それからは部室に鍵を閉め、また2人で帰りだした。だが、空気が重い。俺がキスを断ったからか、友梨香さんは何か沈んだ様子だ。うーん……そうだ!
「友梨香さん、また手をつなぐ?」
「そ、そうですね。よろしくお願いします」
帰り道、友梨香さんはまた俺と手をつないだ。少し明るい表情を取り戻してきた。
「……マスター、カップルというのは帰り道には手をつなぐ、ぐらいしかしないのでしょうか?」
「というと?」
「なにかもっと先があるならやってみたいです」
「うーん、そうだな。あとは腕を組んだりとか――」
「じゃあ、それをお願いします」
友梨香さんは真剣な表情だ。周りを見るとうちの生徒はいない。仕方ないか。
「じゃあ、しようか」
「は、はい! こうでしょうか、マスター」
「う、うん。そんな感じ」
友梨香さんは腕を絡ませてきた。といっても、密着度は低い。ただ、腕がからんでいるだけだ。

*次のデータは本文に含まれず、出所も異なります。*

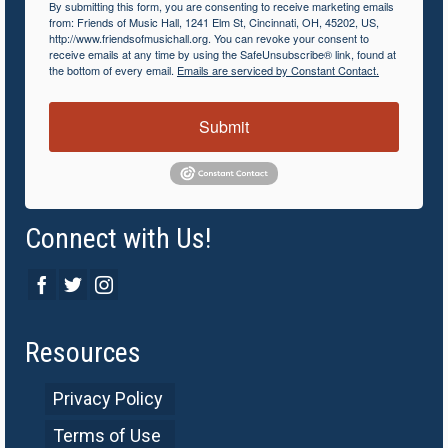
By submitting this form, you are consenting to receive marketing emails
from: Friends of Music Hall, 1241 Elm St, Cincinnati, OH, 45202, US,
http://www.friendsofmusichall.org. You can revoke your consent to
receive emails at any time by using the SafeUnsubscribe® link, found at
the bottom of every email.
Emails are serviced by Constant Contact.
Submit
Connect with Us!
Resources
Privacy Policy
Terms of Use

「……なにか物足りませんね。手をつなぐ方がドキドキするかも知れません」
「そうなんだ。まあ、カップルならもっと距離が近いだろうし」
「そうですか。こういう感じでしょうか……」
一気に友梨香さんは俺に近づいた。おかげで柔らかいものが俺の腕に当たっている。
「そ、そうだね。でも、さすがにこれはやめようか」
「なぜでしょうか? これは私もすごく楽しく思えるのですが」
そう言ってさらにギュッと胸を当ててくる。
「う……」
「どうされましたか? マスター……」
まさか分かっててやってないよな。
「い、いや……その……」
「まさかマスター、腕を組むのは初めてではありませんよね?」
考えてみたらその通りだ。椿はこういうことはしなかったし、一度美桜に腕に抱きつかれたときにはスミレがすぐに引き離した。でも、恋愛マスターと思われてるし、いまさら経験が無いとは思われたくない。
「もちろん、初めてじゃ無いよ。アハハ」
「では、この感触も味わったことがあると」
「ま、まあね」
ホントは無いけど。
「さすがです、マスター。では私程度ではドキドキされませんよね」
そう言って腕を離した。ふぅ、助かった。だが、友梨香さんは落ち込んでいるようだ。せっかく腕を組んだのに俺が特別な反応をしなかったからだろう。
「いや、でも……すごくいい感じだったよ」
俺は思わず言ってしまう。「いい感じ」って何だよ。
「そうですか。喜んでもらえて良かったです」
友梨香さんは少し笑顔になった。